History
CDC & ATSDR Public
Health Advisor Series
The Public Health Advisor
(PHA) concept originated during World War II to address the upsurge
of venereal diseases that historically accompanies war; however, the
actual PHA series did not begin until shortly after WW II when six
college graduates with social science backgrounds were hired by the
USPHS to work on Maryland's Eastern Shore. In 1948, Dr. Johannes
Stuart, an economist in the VD division, came up with a pragmatic
solution to a difficult problem. The division had trouble hiring
health workers, since the civil service lists were filled with
people who could not do this special work. Stuart persuaded his
boss, Lida J. Usilton, that bright college graduates could be
trained to interview venereal disease patients, track down their
sexual contacts, and persuade them to get treatment. In the summer
of 1948 six young men just out of college were hired on an
experimental basis. This pilot project was designed to demonstrate
the potential value of using young, highly motivated college
graduates in carrying out venereal disease control activities. These
individuals were called "co-ops" because they were
assigned to state health departments under a cooperative agreement
between the state health department and the federal government. One
of the first six hires was William C. (Bill) Watson, Jr., who made
his career in public health along with two others from the original
six.
The PHAs were in keeping with
an idea of Joseph Mountin, Director of the Public Health Services
State Services Division. Mountin called attention to the need for
auxiliary workers to perform many routine operations in the country,
and who could be relied upon to provide services in less highly
developed countries. The work was not easy, but there was esprit de
corps, and once in, a person became a member of the club.
Eventually the venereal disease control effort was transferred to
CDC in 1957.
The Maryland success led to
expanded use of PHAs in other states. The result was a cadre of
individuals, reasonably well grounded in the principles of
epidemiology, with demonstrated program management skills. As CDC
expanded into programs for vaccine preventable diseases (1963)
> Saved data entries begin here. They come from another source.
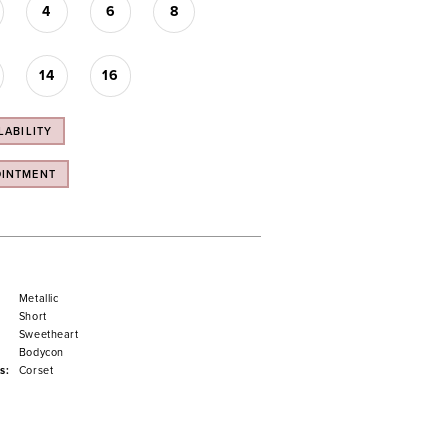
4
6
8
14
16
LABILITY
OINTMENT
Metallic
Short
Sweetheart
Bodycon
s:
Corset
tuberculosis (1964), and later to chronic diseases, accident
prevention, etc., the contribution that PHAs could make to managing
health programs was recognized, and many were recruited into other
public health programs. A large expansion of the CDC system took
place as part of the syphilis eradication program, and as a result,
of grant-funded initiatives in childhood immunization and
tuberculosis control. CDC PHAs, now numbering several hundred, were
the vanguard for seeing that the elements of the eradication model
were implemented nationwide. Most of the field workers, supervisors,
and managers of the syphilis eradication programs in the states were
CDC assignees. Similarly, most state project coordinators in
immunization and tuberculosis control were CDC assignees, and
virtually all of them were recruited from the VD program. Some
states continued to hire small numbers of VD field workers, although
most worked exclusively with gonorrhea patients, and none had access
to a career system within their state.
Several other federal
programs experimented with the use of public health advisors in
state assignments, including health mobilization, the urban rat
control program, and the chronic disease program. (The health
mobilization and chronic disease programs were discontinued. The rat
control program was transferred to CDC as a result of a
reorganization in the early 70's. At that time there were fewer than
10 rat control field assignees.)
Recruitment of women and
members of racial and ethnic minority groups occurred sporadically
during the first few years of the PHA program. An explicit policy of
accelerating recruitment among such under-represented groups was
developed in the 1960s (racial and ethnic minorities) and 1970s
(women).
The size of the PHA field
staff fluctuated considerably over the years, consistent with the
vagaries of Federal funding. Experienced PHAs were often recruited
from the syphilis program for management assignments at CDC
headquarters, regional offices, and state and local health
departments, to facilitate implementation of nationwide public
health programs, such as controlling vaccine preventable diseases
and tuberculosis.
In 1969, a review of the CDC
assignee program was conducted by Health Services and Mental Health
Administration in connection with an overall review of Federal
health staffing issues. The study report praised the assignee
program as a valuable resource.
In June of 1987, CDC
conducted a management study of its PHA field staff in order to
assess current effectiveness and the future role of PHAs. State and
local health agencies voiced strong support for continued placement
of PHAs to
1) assist in fulfilling
their public health mission;
2) serve as links between CDC headquarters and state and
localities for technology transfer, and
3) respond rapidly to deal with public health crises.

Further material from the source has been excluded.